A giant poster announcing the upcoming European elections, stucks on the facade of the European Parliament building, in Strasbourg, eastern France. The European Parliament elections are planned to be held from June 6 to 9, 2024. LEHTIKUVA / AFP

International news

A report released by leading economists from France, Germany, and Italy has launched a critical analysis of the European Union's current approach to research and development, suggesting that the EU is significantly trailing in the global innovation race. According to the study, the lack of presence among the world's top tech companies and startups signifies a dire need for a strategic pivot towards more cutting-edge and disruptive innovation projects.

Nobel laureate Jean Tirole of the Toulouse School of Economics highlights the EU's disproportionate investment in mid-tech sectors, particularly the automotive industry, at the expense of burgeoning high-tech fields like the digital economy. This imbalance has ensnared the continent in a "mid-tech trap," stifling its economic growth and reducing its influence on the global stage.

Clemens Fuest, President of the Ifo Institute, echoes Tirole's concerns, pointing out that Europe's innovation efforts are overly concentrated and lagging in sectors critical for future competitiveness. The report emphasizes the need for the EU to significantly increase its R&D expenditure, particularly in low Technological Readiness Level projects that promise transformative potential.

The recommendations extend to the governance of Horizon Europe, the EU's key funding program for research and innovation. The authors advocate for a reduction in political oversight of scientific decisions, proposing instead a model that empowers leading scientists with greater autonomy and flexibility. This approach aims to invigorate the EU's research landscape by enabling more groundbreaking innovations to emerge.

Further comparisons with the United States reveal structural inefficiencies within the EU's funding mechanisms, particularly the European Innovation Council (EIC), which is suggested to draw inspiration from the US ARPA model.

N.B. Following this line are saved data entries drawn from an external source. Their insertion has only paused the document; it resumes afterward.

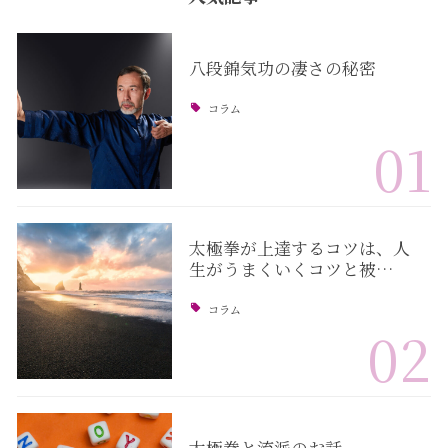
八段錦気功の凄さの秘密
コラム
01
太極拳が上達するコツは、人
生がうまくいくコツと被…
コラム
02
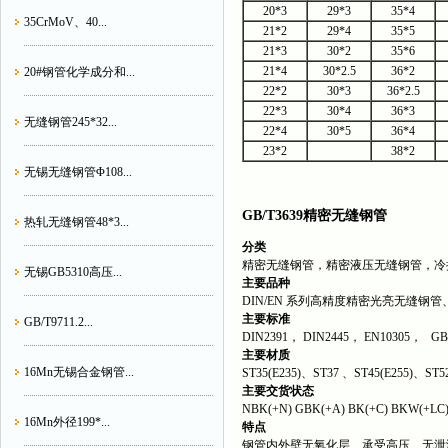
20*3
29*3
35*4
35CrMoV、40...
21*2
29*4
35*5
21*3
30*2
35*6
21*4
30*2.5
36*2
20#钢管化学成分和...
22*2
30*3
36*2.5
22*3
30*4
36*3
无缝钢管245*32...
22*4
30*5
36*4
23*2
38*2
无锡无缝钢管Φ108...
GB/T3639精密无缝钢管
热轧无缝钢管48*3...
分类
精密无缝钢管，精密液压无缝钢管，冷
无锡GB5310高压...
主要品种
DIN/EN 系列高精度精密光亮无缝
主要标准
GB/T9711.2...
DIN2391， DIN2445， EN10305， GB/T 36
主要材质
16Mn无锡合金钢管...
ST35(E235)、ST37 、ST45(E255)、ST52(
主要交货状态
NBK(+N) GBK(+A) BK(+C) BKW(+LC)
16Mn外径199*...
特点
钢管内外壁无氧化层、承受高压、无泄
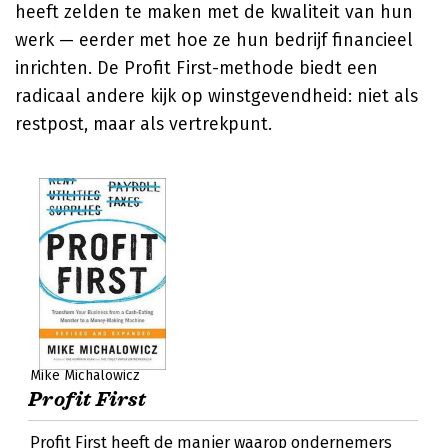
heeft zelden te maken met de kwaliteit van hun
werk — eerder met hoe ze hun bedrijf financieel
inrichten. De Profit First-methode biedt een
radicaal andere kijk op winstgevendheid: niet als
restpost, maar als vertrekpunt.
Mike Michalowicz
Profit First
Profit First heeft de manier waarop ondernemers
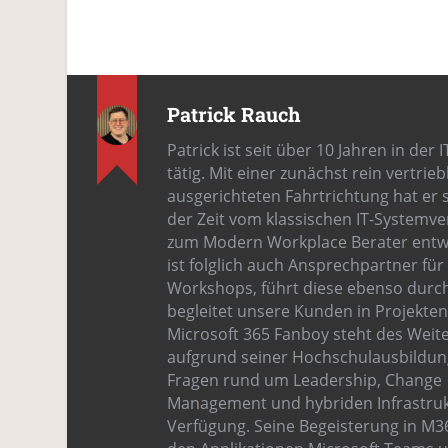
Patrick Rauch
Patrick ist seit über 10 Jahren in der
tätig. Mit einer zunächst rein vertrieb
ausgerichteten Fahrtrichtung hat er 
der Zeit vom klassischen IT-Systemve
zum Modern Workplace Berater entwi
ist folglich auch Ansprechpartner fü
Workshops, führt diese ebenso durc
begleitet unsere Kunden in Projekten
Microsoft 365 Fanboy steht des Weit
aufgrund seiner Hochschulausbildung
Fragen rund um Leadership, Change
Management und hybriden Infrastruk
Verfügung. Seine Begeisterung in M365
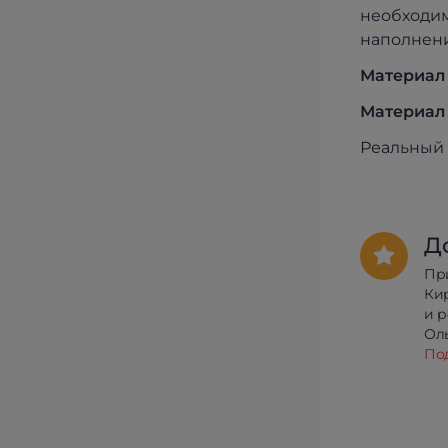
необходим
наполнени
Материал
Материал 
Реальный 
Д
Пр
Ки
и 
Олы
По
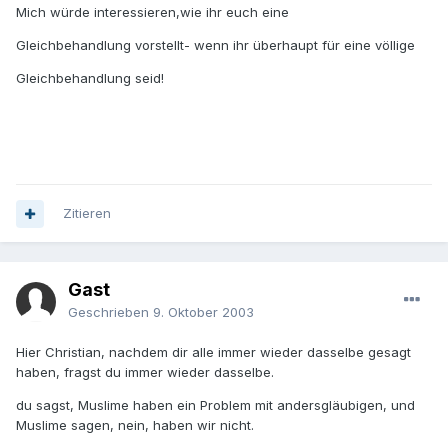
Mich würde interessieren,wie ihr euch eine
Gleichbehandlung vorstellt- wenn ihr überhaupt für eine völlige
Gleichbehandlung seid!
Zitieren
Gast
Geschrieben
9. Oktober 2003
Hier Christian, nachdem dir alle immer wieder dasselbe gesagt
haben, fragst du immer wieder dasselbe.
du sagst, Muslime haben ein Problem mit andersgläubigen, und
Muslime sagen, nein, haben wir nicht.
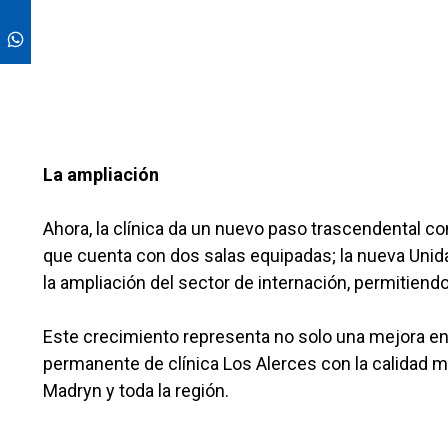
La ampliación
Ahora, la clínica da un nuevo paso trascendental co
que cuenta con dos salas equipadas; la nueva Unid
la ampliación del sector de internación, permitiend
Este crecimiento representa no solo una mejora en
permanente de clínica Los Alerces con la calidad mé
Madryn y toda la región.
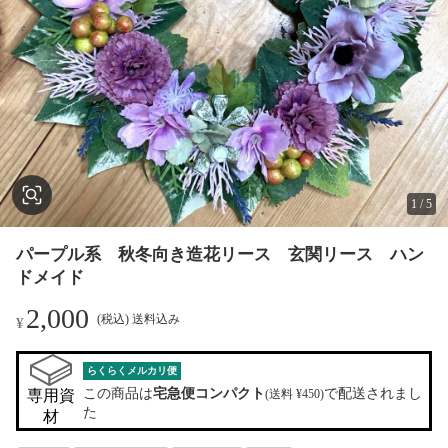
1
/
5
パープル系 秋冬向き造花リース 玄関リース ハン
ドメイド
2,000
(税込) 送料込み
¥
らくらくメルカリ便
この商品は
宅急便コンパクト
で配送されまし
専用資
(送料 ¥450)
た
材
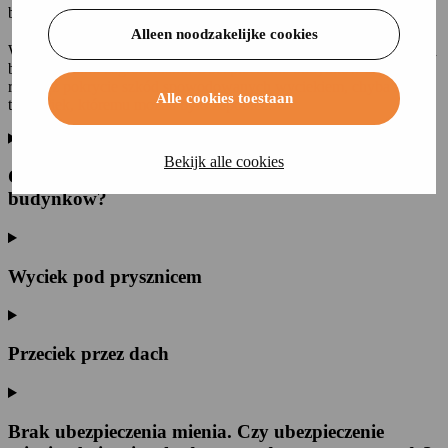
bezpośrednimi zagrożeniami.
Alleen noodzakelijke cookies
Wykupujesz
ubezpieczenie budynków
, aby chronić swój dom przed
bezpośrednimi zagrożeniami. Ubezpieczenie budynków zapewnia
również pokrycie szkód spowodowanych wyciekiem, chyba że jest
Alle cookies toestaan
to wyciek, któremu można było zapobiec.
Bekijk alle cookies
Czy przeciekanie dachu jest objęte ubezpieczeniem
budynków?
Wyciek pod prysznicem
Przeciek przez dach
Brak ubezpieczenia mienia. Czy ubezpieczenie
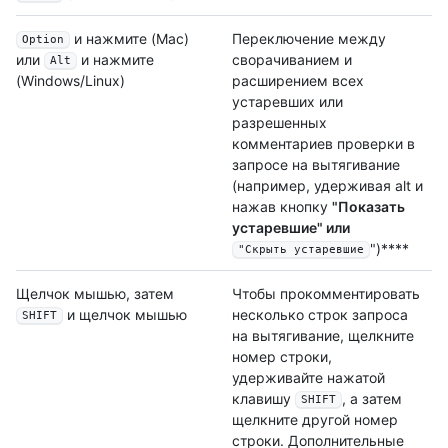
и нажмите (Mac)
Переключение между
Option
сворачиванием и
или
и нажмите
Alt
расширением всех
(Windows/Linux)
устаревших или
разрешенных
комментариев проверки в
запросе на вытягивание
(например, удерживая alt и
нажав кнопку
"Показать
устаревшие" или
")****
"Скрыть устаревшие
Щелчок мышью, затем
Чтобы прокомментировать
и щелчок мышью
несколько строк запроса
SHIFT
на вытягивание, щелкните
номер строки,
удерживайте нажатой
клавишу
, а затем
SHIFT
щелкните другой номер
строки. Дополнительные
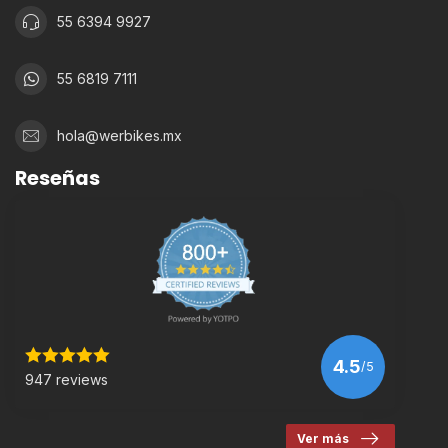
55 6394 9927
55 6819 7111
hola@werbikes.mx
Reseñas
4.5
/5
947 reviews
Ver más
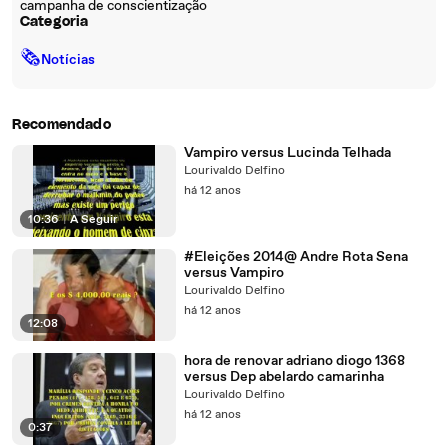
campanha de conscientização
Categoria
🗞
Notícias
Recomendado
Vampiro versus Lucinda Telhada
Lourivaldo Delfino
há 12 anos
10:36
|
A Seguir
#Eleições 2014@ Andre Rota Sena
versus Vampiro
Lourivaldo Delfino
há 12 anos
12:08
hora de renovar adriano diogo 1368
versus Dep abelardo camarinha
Lourivaldo Delfino
há 12 anos
0:37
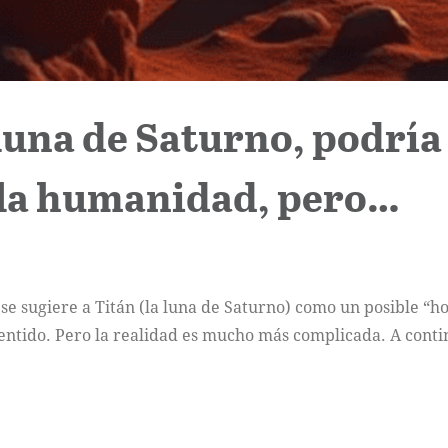
luna de Saturno, podría
 la humanidad, pero…
 se sugiere a Titán (la luna de Saturno) como un posible “
 sentido. Pero la realidad es mucho más complicada. A conti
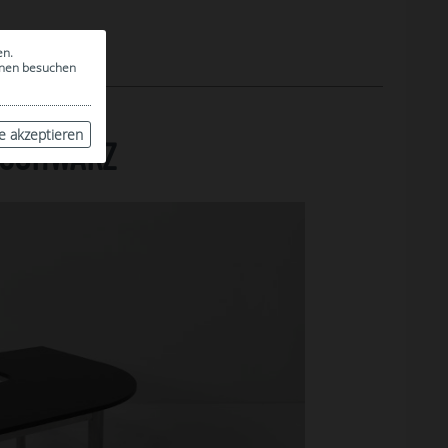
en.
ionen besuchen
le akzeptieren
 SCHWARZ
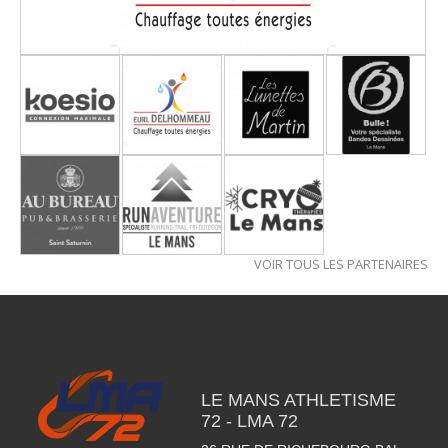
VOIR TOUS LES PARTENAIRES
LE MANS ATHLETISME
72 - LMA 72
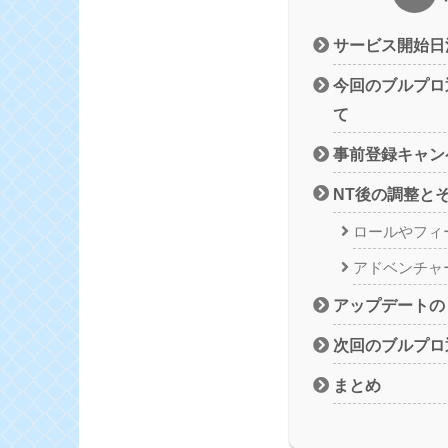
サービス開始日
今回のブルプロ
て
事前登録キャン
NT後の調整と
ロールやフィ
アドベンチャ
アップデートの
次回のブルプロ
まとめ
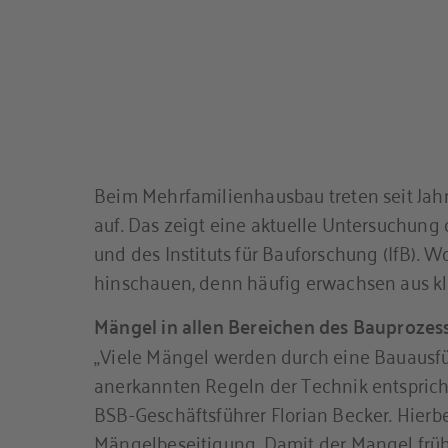
Beim Mehrfamilienhausbau treten seit Ja
auf. Das zeigt eine aktuelle Untersuchung
und des Instituts für Bauforschung (IfB).
hinschauen, denn häufig erwachsen aus kl
Mängel in allen Bereichen des Bauprozes
„Viele Mängel werden durch eine Bauausfü
anerkannten Regeln der Technik entsprich
BSB-Geschäftsführer Florian Becker. Hierb
Mängelbeseitigung. Damit der Mangel früh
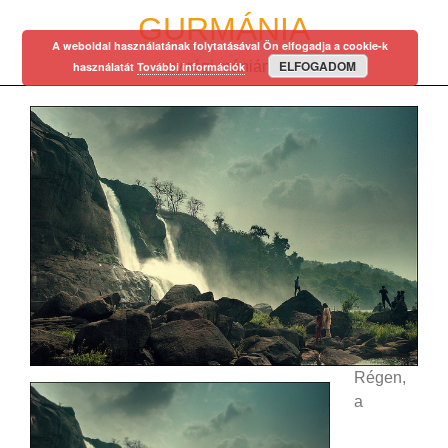
Skip
GURMÁNIA
to
A weboldal használatának folytatásával Ön elfogadja a cookie-k
content
ELFOGADOM
egy régi mániám…
használatát
További információk
Régen,
a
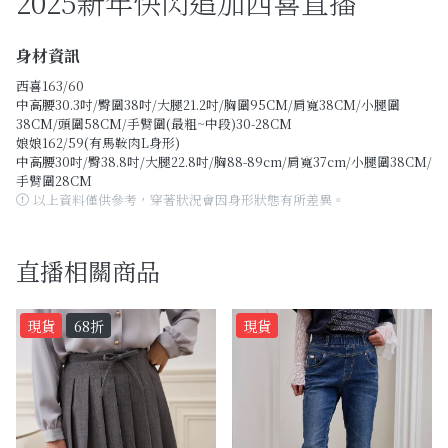
2025新年快閃追加西喜直播
Past Collections
全部
身材資訊
西喜163/60
現貨專區-可快速出貨
中高腰30.3吋/臀圍38吋/大腿21.2吋/胸圍95CM/肩寬38CM/小腿圍
38CM/頭圍58CM/手臂圍(最粗~中段)30-28CM
娘娘162/59(有馬鞍肉L身形)
C字頭商品- 防曬披肩/好穿內衣
中高腰30吋/臀38.8吋/大腿22.8吋/胸88-89cm/肩寬37cm/小腿圍38CM/
手臂圍28CM
KOL選品
以上資料僅供參考，穿著狀況會因身形狀態有所差異。
Best Top20
直播相關商品
最新消息
現貨
68折
現貨
訂單查詢
關於我們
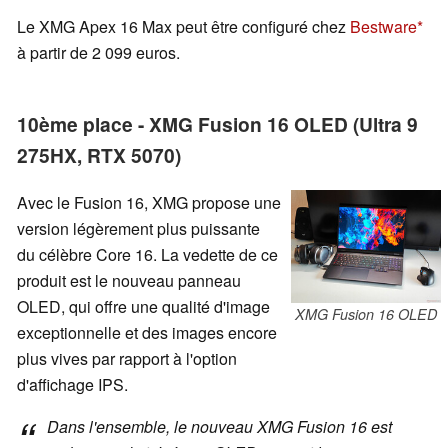
Le XMG Apex 16 Max peut être configuré chez
Bestware
à partir de 2 099 euros.
10ème place - XMG Fusion 16 OLED (Ultra 9
275HX, RTX 5070)
Avec le Fusion 16, XMG propose une
version légèrement plus puissante
du célèbre Core 16. La vedette de ce
produit est le nouveau panneau
OLED, qui offre une qualité d'image
XMG Fusion 16 OLED
exceptionnelle et des images encore
plus vives par rapport à l'option
d'affichage IPS.
Dans l'ensemble, le nouveau XMG Fusion 16 est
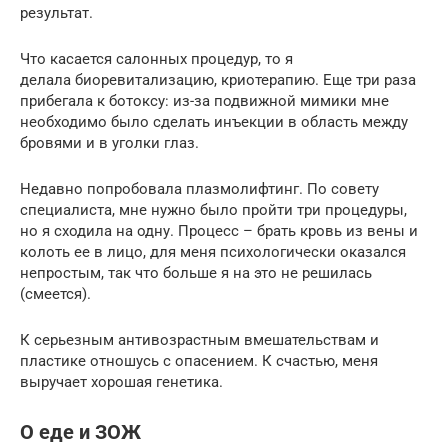
результат.
Что касается салонных процедур, то я
делала биоревитализацию, криотерапию. Еще три раза
прибегала к ботоксу: из-за подвижной мимики мне
необходимо было сделать инъекции в область между
бровями и в уголки глаз.
Недавно попробовала плазмолифтинг. По совету
специалиста, мне нужно было пройти три процедуры,
но я сходила на одну. Процесс – брать кровь из вены и
колоть ее в лицо, для меня психологически оказался
непростым, так что больше я на это не решилась
(смеется).
К серьезным антивозрастным вмешательствам и
пластике отношусь с опасением. К счастью, меня
выручает хорошая генетика.
О еде и ЗОЖ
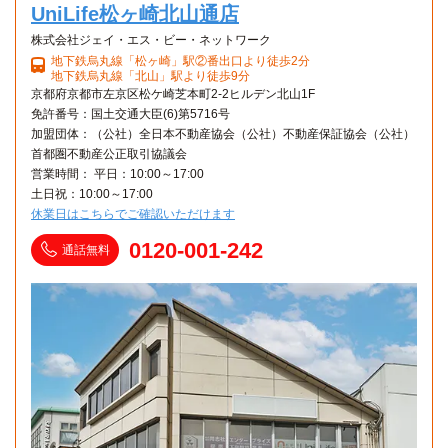
UniLife松ヶ崎北山通店
株式会社ジェイ・エス・ビー・ネットワーク
地下鉄烏丸線「松ヶ崎」駅②番出口より徒歩2分
地下鉄烏丸線「北山」駅より徒歩9分
京都府京都市左京区松ケ崎芝本町2-2ヒルデン北山1F
免許番号：国土交通大臣(6)第5716号
加盟団体：（公社）全日本不動産協会（公社）不動産保証協会（公社）
首都圏不動産公正取引協議会
営業時間： 平日：10:00～17:00
土日祝：10:00～17:00
休業日はこちらでご確認いただけます
0120-001-242
通話無料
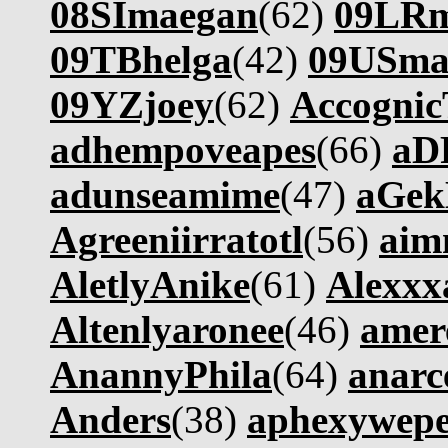
08SImaegan
(62)
09LRm
09TBhelga
(42)
09USma
09YZjoey
(62)
Accogni
adhempoveapes
(66)
aD
adunseamime
(47)
aGe
Agreeniirratotl
(56)
aim
AletlyAnike
(61)
Alexx
Altenlyaronee
(46)
amer
AnannyPhila
(64)
anarc
Anders
(38)
aphexywep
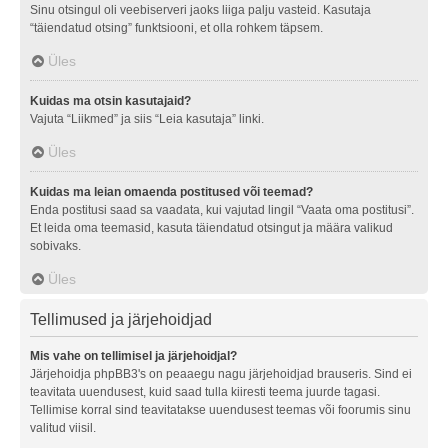
Sinu otsingul oli veebiserveri jaoks liiga palju vasteid. Kasutaja
“täiendatud otsing” funktsiooni, et olla rohkem täpsem.
Üles
Kuidas ma otsin kasutajaid?
Vajuta “Liikmed” ja siis “Leia kasutaja” linki.
Üles
Kuidas ma leian omaenda postitused või teemad?
Enda postitusi saad sa vaadata, kui vajutad lingil “Vaata oma postitusi”.
Et leida oma teemasid, kasuta täiendatud otsingut ja määra valikud
sobivaks.
Üles
Tellimused ja järjehoidjad
Mis vahe on tellimisel ja järjehoidjal?
Järjehoidja phpBB3's on peaaegu nagu järjehoidjad brauseris. Sind ei
teavitata uuendusest, kuid saad tulla kiiresti teema juurde tagasi.
Tellimise korral sind teavitatakse uuendusest teemas või foorumis sinu
valitud viisil.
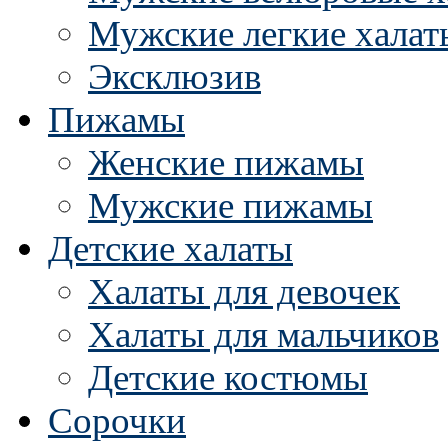
Мужские легкие халат
Эксклюзив
Пижамы
Женские пижамы
Мужские пижамы
Детские халаты
Халаты для девочек
Халаты для мальчиков
Детские костюмы
Сорочки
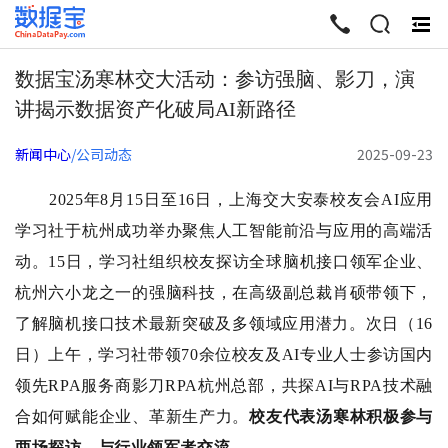
终
起
数据宝汤寒林交大活动：参访强脑、影刀，演
讲揭示数据资产化破局AI新路径
新闻中心
/公司动态
2025-09-23
2025年8月15日至16日，上海交大安泰校友会AI应用
学习社于杭州成功举办聚焦人工智能前沿与应用的高端活
动。15日，学习社组织校友探访全球脑机接口领军企业、
杭州六小龙之一的强脑科技，在高级副总裁肖硕带领下，
了解脑机接口技术最新突破及多领域应用潜力。次日（16
日）上午，学习社带领70余位校友及AI专业人士参访国内
领先RPA服务商影刀RPA杭州总部，共探AI与RPA技术融
合如何赋能企业、革新生产力。
校友代表汤寒林积极参与
两场探访，与行业领军者交流。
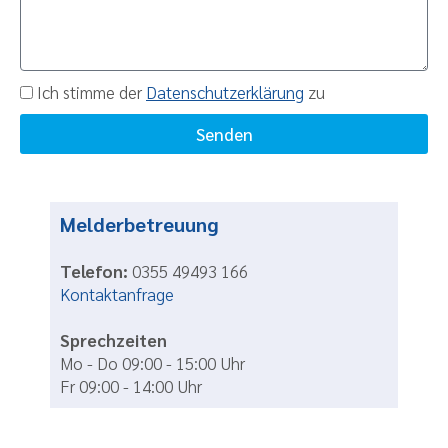
Ich stimme der
Datenschutzerklärung
zu
Senden
Melderbetreuung
Telefon:
0355 49493 166
Kontaktanfrage
Sprechzeiten
Mo - Do 09:00 - 15:00 Uhr
Fr 09:00 - 14:00 Uhr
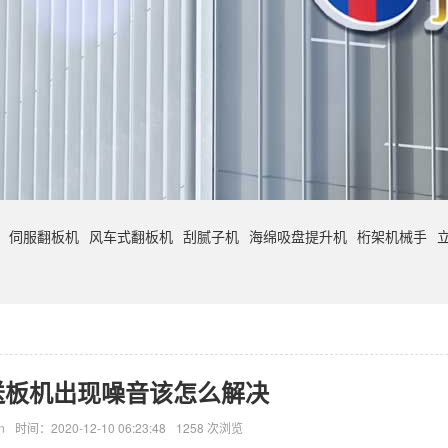
伺服翻板机
风车式翻板机
刮腻子机
海绵吸盘提升机
桁架机械手
送板机出现噪音该怎么解决
n
时间：2020-12-10 06:23:48
1258 次浏览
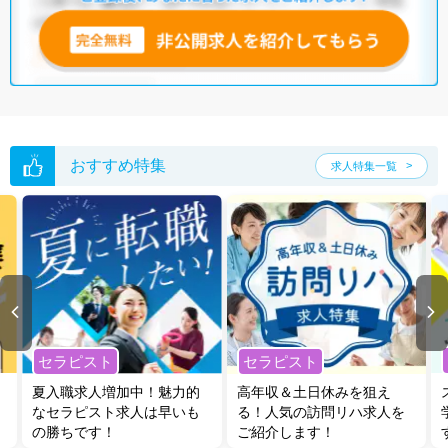
おすすめ特集
求人特集一覧
セラピスト
セラピスト
夏入職求人増加中！魅力的
高年収＆土日休みを狙え
なセラピスト求人は早いも
る！人気の訪問リハ求人を
の勝ちです！
ご紹介します！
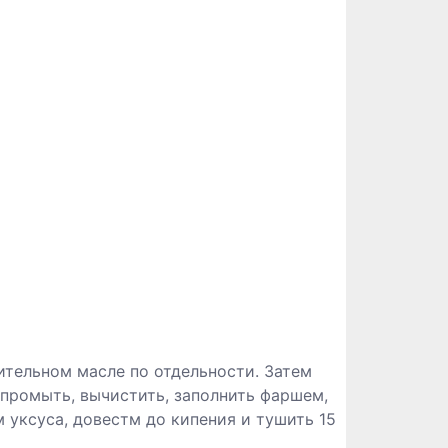
тительном масле по отдельности. Затем
 промыть, вычистить, заполнить фаршем,
 уксуса, довестм до кипения и тушить 15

The report criticizes the EU's cumbersome application processes and suggests a shift towards a less bureaucratic, more scientist-led committee structure to facilitate breakthroughs in innovation.

One of the more radical proposals includes a significant budget reallocation from the European Institute of Innovation and Technology (EIT), which the report indicates has fallen short of its objectives, to more promising areas of research.

Released in Brussels and spearheaded by prominent economists including Clemens Fuest, Daniel Gros of the Institute for European Policymaking at Bocconi University Milan, and Jean Tirole, the report titled "EU Innovation Policy – How to Escape the Middle Technology Trap?" offers a compelling blueprint for revamping the EU's research and innovation strategy to secure its place as a global leader in technology and innovation.